Exercise requirements ::
Below are the records; copy every line in them that holds the string "rule".

Records ::
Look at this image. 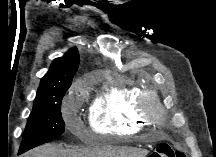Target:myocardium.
I'll list each match as a JSON object with an SVG mask.
<instances>
[{
	"label": "myocardium",
	"instance_id": "1",
	"mask_svg": "<svg viewBox=\"0 0 216 157\" xmlns=\"http://www.w3.org/2000/svg\"><path fill=\"white\" fill-rule=\"evenodd\" d=\"M137 110L142 117L150 121H156L157 117L162 114V107L157 92L146 91L141 94L137 103Z\"/></svg>",
	"mask_w": 216,
	"mask_h": 157
}]
</instances>
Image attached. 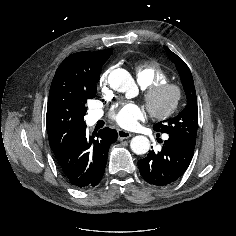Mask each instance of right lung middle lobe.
<instances>
[{
	"label": "right lung middle lobe",
	"instance_id": "obj_1",
	"mask_svg": "<svg viewBox=\"0 0 236 236\" xmlns=\"http://www.w3.org/2000/svg\"><path fill=\"white\" fill-rule=\"evenodd\" d=\"M111 53H112V50L107 51L102 54V56L100 57L101 66L109 58ZM98 80H99V76L96 77L95 79H93L92 81L87 82L85 85H83L79 89V97H80V101H81V105H82V109H83L84 114L86 113V110H87V108L85 107L87 100L93 99L96 96Z\"/></svg>",
	"mask_w": 236,
	"mask_h": 236
}]
</instances>
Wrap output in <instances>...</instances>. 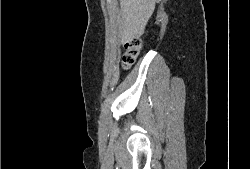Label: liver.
Instances as JSON below:
<instances>
[{"instance_id":"1","label":"liver","mask_w":250,"mask_h":169,"mask_svg":"<svg viewBox=\"0 0 250 169\" xmlns=\"http://www.w3.org/2000/svg\"><path fill=\"white\" fill-rule=\"evenodd\" d=\"M155 2L157 0H120L122 42L144 34L145 26L154 12Z\"/></svg>"}]
</instances>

Exercise response ::
	"mask_svg": "<svg viewBox=\"0 0 216 157\" xmlns=\"http://www.w3.org/2000/svg\"><path fill=\"white\" fill-rule=\"evenodd\" d=\"M137 110L142 117L150 121H156L157 117L162 114V107L157 92L146 91L141 94L137 103Z\"/></svg>",
	"mask_svg": "<svg viewBox=\"0 0 236 236\" xmlns=\"http://www.w3.org/2000/svg\"><path fill=\"white\" fill-rule=\"evenodd\" d=\"M111 53H112V50L107 51L102 54V56L100 57L101 66L109 58ZM98 80H99V76L96 77L95 79H93L92 81L87 82L85 85H83L79 89V97H80V101H81V105H82V109H83L84 114L86 113V110H87V108L85 107L87 100L93 99L96 96Z\"/></svg>",
[{"instance_id":"1","label":"liver","mask_w":250,"mask_h":169,"mask_svg":"<svg viewBox=\"0 0 250 169\" xmlns=\"http://www.w3.org/2000/svg\"><path fill=\"white\" fill-rule=\"evenodd\" d=\"M155 2L157 0H120L122 42L144 34L145 26L154 12Z\"/></svg>"}]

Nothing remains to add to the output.